The Rubber Ducky method of troubleshooting automotive issues

Although this method is more common with software coders, the same principle can be applied to automotive troubleshooting.

In coding you read off the code line by line, explaining what the code is doing to the duck. Stepping through how it works shows you possibilities of failure or mistakes. Explaining it to someone/something else also helps you understand it better. The way this works for automotive is you have your rubber ducky or anything really, your favorite 10mm socket perhaps and you explain to it step by step how the thing works that isn’t working. Walking through the order of operations makes you think more. What its supposed to be doing is hopefully reveal what of those steps could be failing to cause your problem you are seeing.

For example I have a boost leak lets say. Everyone’s first thought is probably the diverter valve, which very well may be the problem as it is a more common failure point. But lets do a high level overview of the boost system.

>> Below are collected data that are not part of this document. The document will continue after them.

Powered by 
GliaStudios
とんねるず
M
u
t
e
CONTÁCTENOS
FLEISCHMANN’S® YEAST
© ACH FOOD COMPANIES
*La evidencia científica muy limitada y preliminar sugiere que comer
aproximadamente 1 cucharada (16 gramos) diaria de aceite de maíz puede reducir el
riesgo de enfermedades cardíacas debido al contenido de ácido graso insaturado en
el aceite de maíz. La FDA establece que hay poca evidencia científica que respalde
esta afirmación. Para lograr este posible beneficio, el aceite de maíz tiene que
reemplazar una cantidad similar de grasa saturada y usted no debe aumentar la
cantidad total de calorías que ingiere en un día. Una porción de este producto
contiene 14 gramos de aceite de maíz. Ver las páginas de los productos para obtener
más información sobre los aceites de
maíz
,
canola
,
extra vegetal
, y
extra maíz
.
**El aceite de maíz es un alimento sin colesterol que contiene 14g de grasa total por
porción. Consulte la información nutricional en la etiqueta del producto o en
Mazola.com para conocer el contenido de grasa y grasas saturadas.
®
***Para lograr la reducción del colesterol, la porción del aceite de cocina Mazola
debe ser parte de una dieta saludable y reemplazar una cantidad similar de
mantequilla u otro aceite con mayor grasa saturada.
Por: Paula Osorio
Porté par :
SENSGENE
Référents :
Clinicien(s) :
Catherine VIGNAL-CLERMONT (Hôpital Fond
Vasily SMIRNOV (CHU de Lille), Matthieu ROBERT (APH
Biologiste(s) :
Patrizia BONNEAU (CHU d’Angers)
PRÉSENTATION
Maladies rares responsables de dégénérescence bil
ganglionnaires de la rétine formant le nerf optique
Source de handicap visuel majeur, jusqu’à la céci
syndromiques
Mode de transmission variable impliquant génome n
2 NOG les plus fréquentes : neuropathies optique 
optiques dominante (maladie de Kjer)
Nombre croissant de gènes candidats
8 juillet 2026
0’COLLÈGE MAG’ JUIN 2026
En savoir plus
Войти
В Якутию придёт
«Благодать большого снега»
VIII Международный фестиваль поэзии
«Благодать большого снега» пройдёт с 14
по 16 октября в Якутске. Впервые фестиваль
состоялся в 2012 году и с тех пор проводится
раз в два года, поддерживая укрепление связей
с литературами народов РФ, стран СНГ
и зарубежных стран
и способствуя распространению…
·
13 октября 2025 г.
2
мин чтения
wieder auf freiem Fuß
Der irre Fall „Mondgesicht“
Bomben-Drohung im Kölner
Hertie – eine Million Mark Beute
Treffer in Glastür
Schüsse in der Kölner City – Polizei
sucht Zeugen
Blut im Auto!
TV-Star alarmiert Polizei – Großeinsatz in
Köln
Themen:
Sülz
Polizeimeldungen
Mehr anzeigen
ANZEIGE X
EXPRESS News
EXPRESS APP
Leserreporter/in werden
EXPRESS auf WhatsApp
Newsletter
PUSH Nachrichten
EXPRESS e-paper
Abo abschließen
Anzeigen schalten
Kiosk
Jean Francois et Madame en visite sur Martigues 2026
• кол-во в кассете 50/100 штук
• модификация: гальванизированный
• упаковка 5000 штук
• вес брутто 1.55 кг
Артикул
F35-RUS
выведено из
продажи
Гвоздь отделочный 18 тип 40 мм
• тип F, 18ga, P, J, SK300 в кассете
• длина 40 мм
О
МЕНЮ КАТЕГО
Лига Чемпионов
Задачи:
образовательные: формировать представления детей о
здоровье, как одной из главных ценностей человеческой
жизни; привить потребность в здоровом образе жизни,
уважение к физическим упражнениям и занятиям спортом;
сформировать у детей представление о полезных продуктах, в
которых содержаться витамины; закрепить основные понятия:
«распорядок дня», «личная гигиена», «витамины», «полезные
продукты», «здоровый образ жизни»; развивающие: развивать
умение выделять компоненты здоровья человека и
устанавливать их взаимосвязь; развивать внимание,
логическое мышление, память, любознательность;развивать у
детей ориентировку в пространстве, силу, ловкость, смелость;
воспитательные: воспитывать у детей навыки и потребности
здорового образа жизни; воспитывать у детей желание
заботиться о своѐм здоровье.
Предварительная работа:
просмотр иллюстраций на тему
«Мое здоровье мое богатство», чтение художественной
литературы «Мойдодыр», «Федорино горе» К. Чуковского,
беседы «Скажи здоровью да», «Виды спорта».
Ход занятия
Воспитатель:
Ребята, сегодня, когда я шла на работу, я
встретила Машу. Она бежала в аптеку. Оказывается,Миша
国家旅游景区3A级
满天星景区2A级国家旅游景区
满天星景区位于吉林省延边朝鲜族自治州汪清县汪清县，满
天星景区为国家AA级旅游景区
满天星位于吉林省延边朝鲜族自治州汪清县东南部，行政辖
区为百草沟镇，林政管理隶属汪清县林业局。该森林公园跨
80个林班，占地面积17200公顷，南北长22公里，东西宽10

  • Cold air comes in from the intake to the turbos compressor.
  • The compressor pressurizes and heats up the incoming air
  • Diverter valve holds compression to a point and blows it out again.
  • Hot, compressed air from the compressor passes through pipes to the intercooler, which cools it down.
  • Cooled, compressed air enters the cylinder’s. The extra oxygen helps to burn fuel in the cylinder at a faster rate.
  • Waste gas from the cylinder exits through the exhaust outlet.
    The hot exhaust gases blowing past the turbine fan make it rotate at high speed. The spinning turbine is mounted on the same shaft as the compressor
  • The exhaust gas leaves the car

So from this we can see a few more things other than the diverter valve may be involved. The pressurized portions of the system is also where we need to look. The turbo would likely be making a racket if it was a problem. The charge pipe/turbo outlet pipe could be blown off on one of its ends and need to be re-attached, intercooler itself is probably fine if it hasn’t taken any hits, pipes will blow before it does. Same goes with the cylinders, you likely will be seeing much more of a problem if they were to blame than a boost leak.

So what we came up with is the piping and diverter valve that need to be checked. A quick visual for blown off pipes followed by smoke check would likely be the best way to test this.

So its a little more complex than exhaust gases go into the turbocharge and spin it, witchcraft happens and you go faster. You need to have a decent understanding how how your engine works to troubleshoot this way.